▶ **DESCRIPTION OF THE TASK**: Which of the lines below hold "their"? Please return each one.

▶ **DATASET RECORDS**:
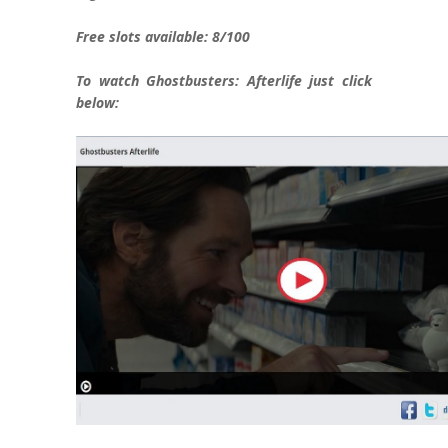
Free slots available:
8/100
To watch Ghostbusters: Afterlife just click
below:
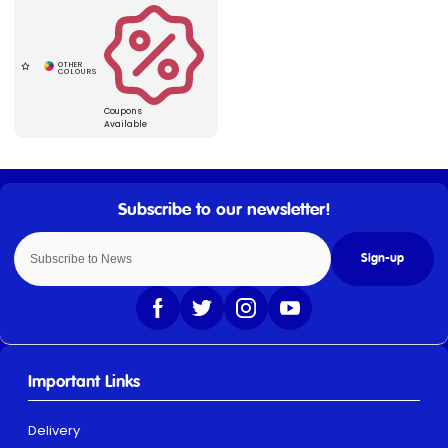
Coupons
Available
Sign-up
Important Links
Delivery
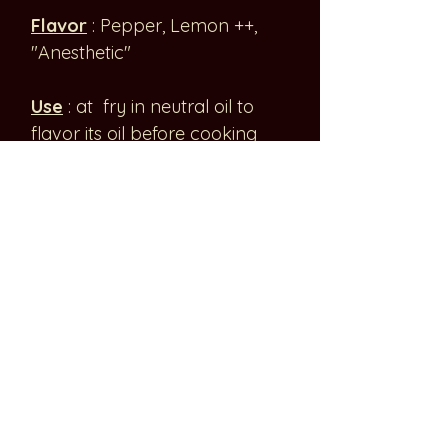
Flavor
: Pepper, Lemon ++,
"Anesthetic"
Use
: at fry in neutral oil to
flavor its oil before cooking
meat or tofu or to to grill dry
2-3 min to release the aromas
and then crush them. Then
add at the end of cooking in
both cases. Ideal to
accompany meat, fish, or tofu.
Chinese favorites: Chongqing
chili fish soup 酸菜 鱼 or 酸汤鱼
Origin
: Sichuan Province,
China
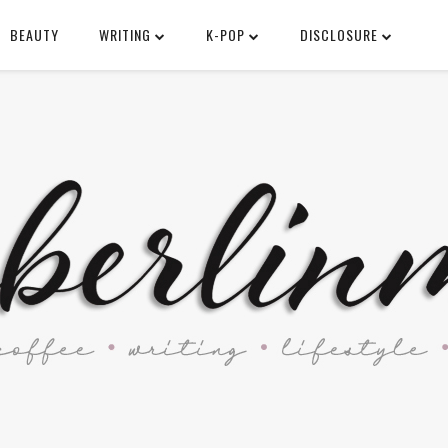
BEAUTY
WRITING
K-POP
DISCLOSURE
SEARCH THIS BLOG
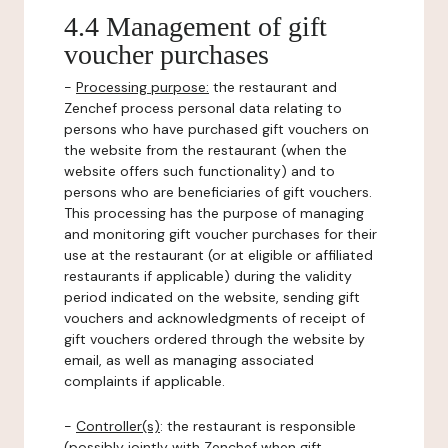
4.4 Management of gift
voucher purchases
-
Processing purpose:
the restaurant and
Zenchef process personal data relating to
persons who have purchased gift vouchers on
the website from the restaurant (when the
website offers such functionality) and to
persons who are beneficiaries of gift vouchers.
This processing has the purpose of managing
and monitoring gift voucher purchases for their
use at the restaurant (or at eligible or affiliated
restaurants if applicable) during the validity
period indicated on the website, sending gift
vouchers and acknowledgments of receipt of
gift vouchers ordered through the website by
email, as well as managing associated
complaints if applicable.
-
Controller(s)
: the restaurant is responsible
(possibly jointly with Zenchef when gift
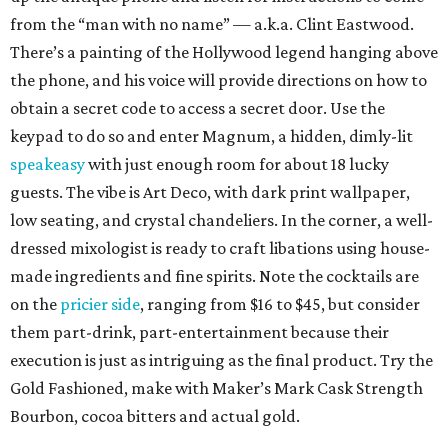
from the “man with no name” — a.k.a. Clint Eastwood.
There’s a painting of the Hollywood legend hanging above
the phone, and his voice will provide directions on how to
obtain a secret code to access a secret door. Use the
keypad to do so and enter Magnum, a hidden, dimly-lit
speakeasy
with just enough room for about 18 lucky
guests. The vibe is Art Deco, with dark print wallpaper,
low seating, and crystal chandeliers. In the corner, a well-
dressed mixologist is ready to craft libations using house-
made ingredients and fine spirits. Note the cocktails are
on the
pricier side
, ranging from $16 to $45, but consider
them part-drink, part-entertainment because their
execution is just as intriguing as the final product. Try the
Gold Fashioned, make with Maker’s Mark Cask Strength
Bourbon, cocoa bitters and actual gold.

▶ **ANSWER FOR THIS EXERCISE**:
and monitoring gift voucher purchases for their
them part-drink, part-entertainment because their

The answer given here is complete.